As Elizabeth turned to her hostess, the old man exclaimed, “Why, Gosh all Friday, what’s happened to your horse?”
“I’m awfully worried about Patsie’s foot. She slipped in the muddy road this afternoon. Do you suppose It’ll lay her up? It’s a busy time and pa needs her.”
“I don’t know; it’s in a ticklish place. I’ll rub it good with Mustang liniment; that’s th’ best thing I know of. Now you run on to th’ house; you’re wet enough t’ wake up lame yourself in th’ mornin’,” he admonished, straightening up, with his hands on the small of his back.
Having dismissed Elizabeth, Silas Chamberlain took Patsie’s saddle from her back and laid it across Old Queen’s harness, taking his own team into the barn first. Old Queen was an unsocial animal and it was necessary to tie her in the far stall when a strange horse was brought into the barn, as she had a way of treating intruders badly. She sniffed at the saddle distrustfully as Mr. Chamberlain tied her up.
“Whoa! there!” he said emphatically, giving her a slap on the flank which sent her into the opposite corner of the stall. “You needn’t be s’ all fired touchy you can’t let a strange saddle come into th’ stall. That saddle’s carried th’ pluckiest girl in this end of th’ county t’day. Gosh-a-livin’s! Think of her a comin’ out on a day like this, an’ smilin’ at them wet feathers, as she called ’em, ’s if it didn’t make no difference bein’ wet at all. Now if John Hunter gets his eyes on ’er there’ll be an end of ma’s board money; an’ then how’ll I finish payin’ fur that sewin’ machine?”
In the house, after some time spent in trying to be stiffly polite to her guest, the unwilling hostess began the supper. The potatoes were put on to fry, the kettle sang, and Mrs. Chamberlain sat down to grind the coffee in a mill which she grasped firmly between her knees.
“Maybe you ’uns don’t drink coffee?” she remarked anxiously, stopping to look over at the girl, who sat near the fire drying her shoes in the oven.
“Oh, yes,” Elizabeth answered slowly, coming back reluctantly from a consideration of the handsome stranger she had met; “that is,” she added confusedly, “I never drink anything but water, anyhow.”
Mrs.
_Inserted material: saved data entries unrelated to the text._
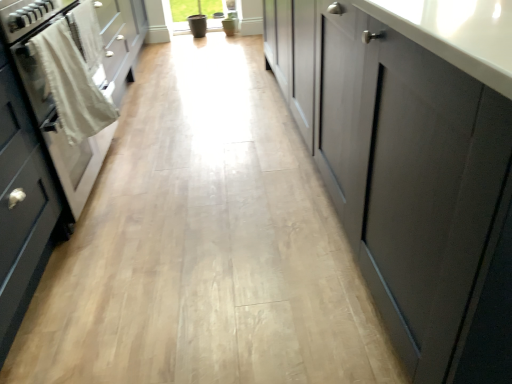 Question: Is white cotton towel at left at the right side of white glossy oven at left?

Choices:
 (A) no
 (B) yes

Answer: (B)

Question: Is white cotton towel at left taller than white glossy oven at left?

Choices:
 (A) no
 (B) yes

Answer: (A)

Question: Does white cotton towel at left come in front of white glossy oven at left?

Choices:
 (A) yes
 (B) no

Answer: (B)

Question: From the image's perspective, is white cotton towel at left under white glossy oven at left?

Choices:
 (A) yes
 (B) no

Answer: (B)

Question: From the image's perspective, is white cotton towel at left above white glossy oven at left?

Choices:
 (A) yes
 (B) no

Answer: (A)

Question: Would you say white cotton towel at left is outside white glossy oven at left?

Choices:
 (A) yes
 (B) no

Answer: (B)

Question: Can white glossy oven at left be found inside matte gray cabinet at center, the 1th cabinetry in the right-to-left sequence?

Choices:
 (A) no
 (B) yes

Answer: (A)

Question: Considering the relative sizes of matte gray cabinet at center, the second cabinetry from the left, and white glossy oven at left in the image provided, is matte gray cabinet at center, the second cabinetry from the left, shorter than white glossy oven at left?

Choices:
 (A) no
 (B) yes

Answer: (A)

Question: From a real-world perspective, is matte gray cabinet at center, the 1th cabinetry in the right-to-left sequence, physically above white glossy oven at left?

Choices:
 (A) yes
 (B) no

Answer: (A)

Question: Is matte gray cabinet at center, the second cabinetry from the left, bigger than white glossy oven at left?

Choices:
 (A) yes
 (B) no

Answer: (A)

Question: From the image's perspective, is matte gray cabinet at center, the second cabinetry from the left, located above white glossy oven at left?

Choices:
 (A) no
 (B) yes

Answer: (B)

Question: Considering the relative positions of matte gray cabinet at center, the second cabinetry from the left, and white glossy oven at left in the image provided, is matte gray cabinet at center, the second cabinetry from the left, in front of white glossy oven at left?

Choices:
 (A) yes
 (B) no

Answer: (A)

Question: Could you tell me if matte gray cabinet at left, which is the 2th cabinetry in right-to-left order, is turned towards white cotton towel at left?

Choices:
 (A) no
 (B) yes

Answer: (A)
Chamberlain gave a relieved sigh. “I was afraid you’d rather have tea, an’ I ain’t got no tea in th’ house. Bein’ farmin’ season now it seems as if I can’t never get t’ town.”
Just then one adventurous chick which, with the rest of the brood, had been discovered under the corn-planter earlier in the day, jumped out of the box in which it had been kept near the fire. Mrs. Chamberlain set the mill on the table and gave chase to the runaway.